Monday, 27 March 2017

The Secret Scripture


The Secret Scripture appeared in the cinema listings despite having no visible advertising campaign.  The fact that it was not Kong: Skull Island was enough to convince me that it should be my film of choice. 

PLOT:  After being assigned to evaluate Rose (Vanessa Redgrave), an elderly patient who has been incarcerated in a mental institute for over forty years, Dr Grene (Eric Bana) finds himself listening to her story.  Rose tells Dr Grene of her love affair with Michael (Jack Reynor), the inappropriate attentions of Father Gaunt (Theo James) and the events leading up to her being arrested for killing her new born son.  END PLOT

The plot of The Secret Scripture is a familiar tale of forbidden love, this time set in rural Ireland in during World War Two.  The action jumps back and forth from present day to 1942, although the film only really comes to life during the flashbacks.  The love story between Rose and Michael is sweet but their time together is little more than a brief dalliance which lasts no more than a few weeks.  It may have been true love but the only emotion I felt during the entire film was anger at the corruption of the local priest, judgemental nuns and the complete lack of compassion the church used to show young Irish women.  It was a dark time and it will always be an uncomfortable topic.  Unfortunately, The Secret Scripture did not deal with these plot points in any great depth.

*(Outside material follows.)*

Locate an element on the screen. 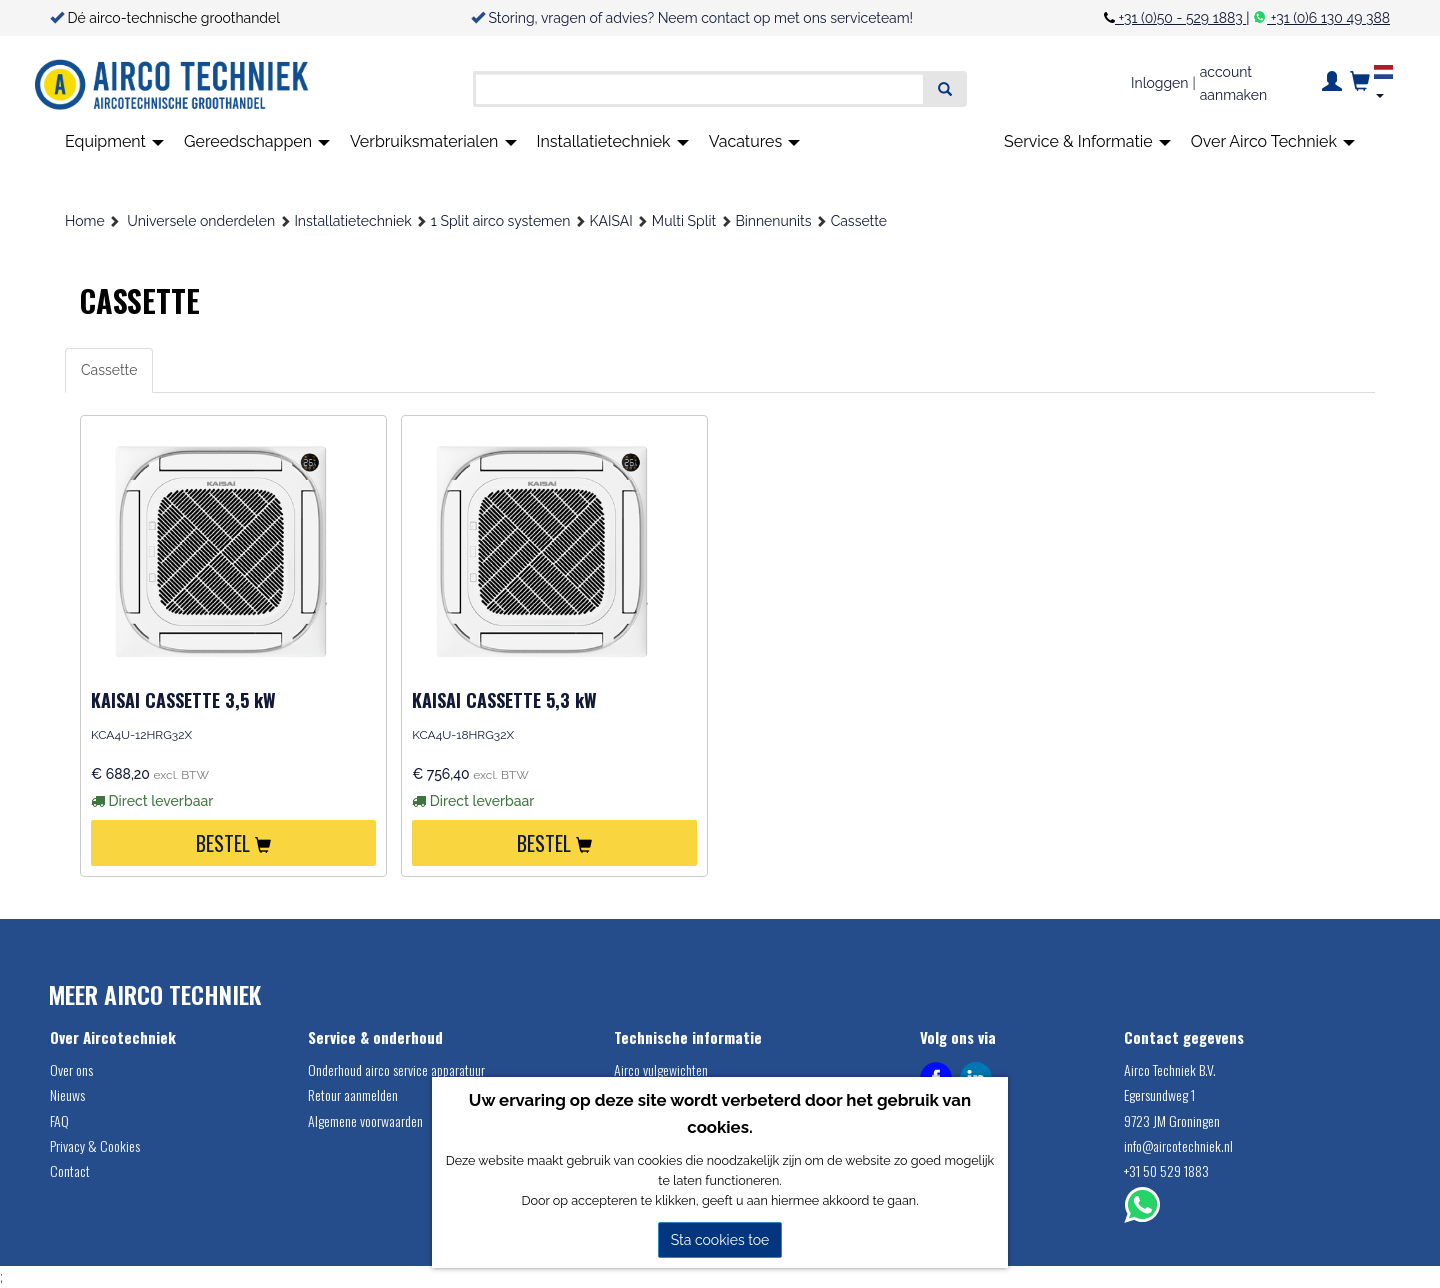 The image size is (1440, 1288). Multi Split is located at coordinates (684, 221).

Vanessa Redgrave was excellent as the elderly Rose and Rooney Mara held her own playing the younger Rose.  On paper Mara seemed like an odd casting choice but she proved to be more than capable.  Despite being Australian, Eric Bana’s accent appeared to be channelling an American attempting to conquer the Northern Irish accent.  The Northern Irish accent is a tough one to crack, and although Bana’s isn’t the worst I’ve heard, it wasn’t particularly successful.

Theo James is not an actor I am familiar with and his performance has not inspired me to pay attention to his career.  Scowling and staring while scowling is not character development.  I would have liked his character to have been held accountable for his actions.  The explanation that the church does what the church does was probably realistic but it was not satisfying.

The supporting cast, which included the underused Aidan Turner, was made up of vaguely familiar faces.  It was nice to see that Pauline McFlynn has finally grown into Mrs Doyle.

The Secret Scripture is a gorgeous film and Ireland looks exactly how you would expect it to in the 1940’s.   It captured the period well with woollen clothing, thatched roofs and dance halls all being present and correct.  The film was set in May and it looked appropriately cold.

The biggest problem with The Secret Scripture is that I felt like I had seen it all before.  The running time was only 1hour 48mins but I caught myself looking at my watch as I already knew how the film was going to end – the plot twist was not well written, hidden or revealed.  The story needed to be meatier and was saved by the performances of Redgrave and Mara.

Overall The Secret Scripture is a fine film which just about killed an evening at the cinema. It gets 6/10.  The Secret Scripture is worth a look on Netflix on a rainy Sunday afternoon or if you are wanting to avoid a noisy blockbuster.  

It's disappointing that it is instantly regrettable.